OLG Hamm, Urteil vom 28.05.1999 - 20 U 235/98
Fundstelle
openJur 2011, 80227
  • Rkr:
Verfahrensgang
  • vorher: Az. 12 O 6/98
Tenor

Die Berufung der Beklagten gegen das am 11. August 1998 verkündete Grundurteil der 12. Zivilkammer des Landge-richts Essen wird zurückgewiesen.

Die Kostenentscheidung bleibt dem Schlußurteil vorbe-halten.

Tatbestand

Die Klägerin nimmt die Beklagte aus einer Teilkaskoversicherung auf Zahlung einer Diebstahlsentschädigung für ihr versichertes Fahrzeug Morgan Plus 8, Erstzulassung am 10.04.1974, in Anspruch.
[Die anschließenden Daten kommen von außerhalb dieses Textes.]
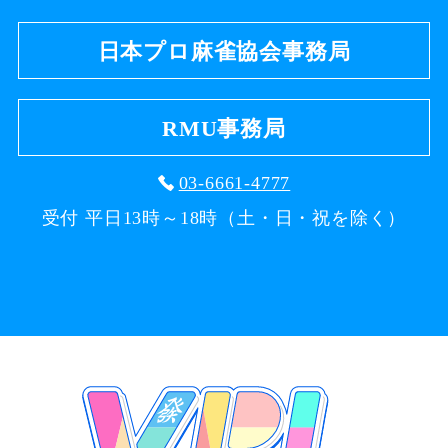
日本プロ麻雀協会事務局
RMU事務局
03-6661-4777
受付 平日13時～18時（土・日・祝を除く）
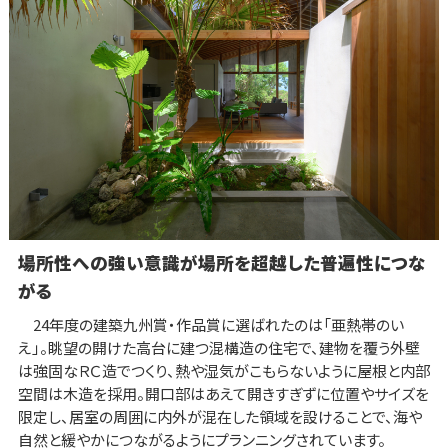
場所性への強い意識が場所を超越した普遍性につな
がる
24年度の建築九州賞・作品賞に選ばれたのは「亜熱帯のい
え」。眺望の開けた高台に建つ混構造の住宅で、建物を覆う外壁
は強固なＲＣ造でつくり、熱や湿気がこもらないように屋根と内部
空間は木造を採用。開口部はあえて開きすぎずに位置やサイズを
限定し、居室の周囲に内外が混在した領域を設けることで、海や
自然と緩やかにつながるようにプランニングされています。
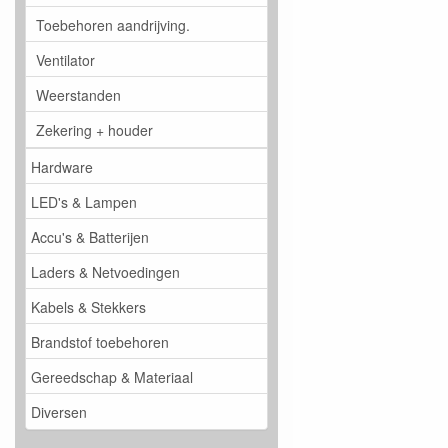
Toebehoren aandrijving.
Ventilator
Weerstanden
Zekering + houder
Hardware
LED's & Lampen
Accu's & Batterijen
Laders & Netvoedingen
Kabels & Stekkers
Brandstof toebehoren
Gereedschap & Materiaal
Diversen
Sie hat behauptet, ihr Ehemann (Zeuge K. S.) habe gemeinsam mit dem Zeugen Z. den Wagen am 12.06.1997 gegen 18.45 Uhr auf dem unverschlossenen Firmenparkplatz des Kfz-Reparaturbetriebes S. in H. auf der ...-...-Straße abgestellt und den Fahrzeugschlüssel in den Briefkasten der Firma S. eingeworfen. Am nächsten Tag gegen 14.00 Uhr sei die Entwendung des Fahrzeuges entdeckt worden.Den Wiederbeschaffungswert hat die Klägerin auf 62.000,00 DM beziffert.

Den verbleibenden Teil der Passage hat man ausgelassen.